ただ、絶対に鉱物油でないとダメかというと、一概には言えず、じつは化学合成油でも種類によってはシール適合性に問題ないものがあるし、添加剤で対応しているオイルもあるので、気になる場合はオイルメーカーに聞いてみると良いだろう。
【イリジウムプラグ】
現代のクルマに装着すると加速や燃費が良くなったりするので、人気のあるイリジウムプラグ。この点は否定しないが、旧車での使用は慎重にしたい。理由は、もし燃料が濃くてカブリ気味になると性能が落ちるから。要は燃調に幅があるキャブレターとの相性が良くなく、基本的にはインジェクションのエンジンでこそ性能が発揮されるものと考えたほうが無難。キャブレター車で使いたい場合は、セッティングをできるだけキッチリと出すようにしたい。
【ハイグリップタイヤ】
ワイドフェンダーにして、深リムのホイールと組み合わせるとカッコ良いし、その際、走りも重視してハイグリップタイヤにすることもある。また旧車で走行会に出る場合も同様だ。ただ、ハイグリップタイヤの強烈なグリップ力は、旧車の現役時代とは比べ物にならないぐらい向上していて、旧車のサスペンションや駆動系にはストレスが大きい。

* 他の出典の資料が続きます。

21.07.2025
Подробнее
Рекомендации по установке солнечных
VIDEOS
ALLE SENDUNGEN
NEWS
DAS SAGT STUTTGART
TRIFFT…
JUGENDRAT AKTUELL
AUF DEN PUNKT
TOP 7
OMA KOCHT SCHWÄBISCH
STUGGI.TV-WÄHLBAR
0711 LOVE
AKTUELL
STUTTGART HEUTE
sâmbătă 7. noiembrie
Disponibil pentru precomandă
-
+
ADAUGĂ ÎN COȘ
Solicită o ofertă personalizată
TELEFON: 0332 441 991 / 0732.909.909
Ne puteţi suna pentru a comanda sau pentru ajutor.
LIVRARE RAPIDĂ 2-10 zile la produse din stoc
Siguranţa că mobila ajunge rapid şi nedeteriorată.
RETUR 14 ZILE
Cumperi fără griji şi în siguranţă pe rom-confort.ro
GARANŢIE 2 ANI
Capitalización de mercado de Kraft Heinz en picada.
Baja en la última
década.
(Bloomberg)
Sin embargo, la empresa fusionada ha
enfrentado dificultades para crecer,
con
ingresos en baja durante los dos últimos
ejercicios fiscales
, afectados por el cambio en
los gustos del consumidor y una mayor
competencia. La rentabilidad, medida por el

いわゆる「足をくじく」状態にもなるわけで、振動やガタの増大などトラブルが出やすくなる。どうしても付けたい場合は、短いスパンでの点検とオーバーホールが必要になることも忘れないでほしい。現代の性能と当時の風情という点では、横浜ゴムなどが力を入れている、復刻銘柄がオススメだ。
【LEDバルブ】
今や激安の中華製でも、そこそこの性能があって実用性に問題ないし、旧車にとっては消費電力が少ないのも大きなメリットだ。そうなると、純正バルブから交換したくなるのは当然のことで、基本的は問題ない。ただ、旧車は電圧が不安定になりがちで、これはLEDにとって良いことではないため、バルブが損傷してしまうことがある。結局何度も買い直したということにもなりかねないので、注意が必要だ。

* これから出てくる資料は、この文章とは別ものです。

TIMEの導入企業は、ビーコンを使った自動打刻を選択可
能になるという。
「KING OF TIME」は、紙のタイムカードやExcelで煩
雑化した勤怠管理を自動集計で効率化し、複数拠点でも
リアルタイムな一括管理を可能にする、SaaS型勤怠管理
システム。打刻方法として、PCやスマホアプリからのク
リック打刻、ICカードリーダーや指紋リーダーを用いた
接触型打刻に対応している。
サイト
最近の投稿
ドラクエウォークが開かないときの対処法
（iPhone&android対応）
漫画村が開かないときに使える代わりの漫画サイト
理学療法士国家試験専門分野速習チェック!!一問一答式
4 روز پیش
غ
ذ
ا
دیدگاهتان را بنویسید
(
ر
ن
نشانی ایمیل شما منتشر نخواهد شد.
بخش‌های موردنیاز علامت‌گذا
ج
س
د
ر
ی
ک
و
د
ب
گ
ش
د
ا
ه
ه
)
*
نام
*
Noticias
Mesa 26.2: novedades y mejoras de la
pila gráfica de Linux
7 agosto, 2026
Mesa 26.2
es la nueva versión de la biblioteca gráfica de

以上、大きなポイントとしては4つで、細かいところでは、ヘッドライトのバルブを白色のLEDやHIDにすると、旧車の風情がなくなるとか、ボディをオールペンする際に最新の塗料を使ったら、ツヤツヤ過ぎて風情がなくなったなどもある。最新オーディオも同様だろう。
逆に現在の技術でも、ブレーキメーカーがリリースする旧車向けブレーキパッドは安くて効きが良いし、ワックスやコーティングもガッチリと塗装を守ってくれるなど、活用したいものも多い。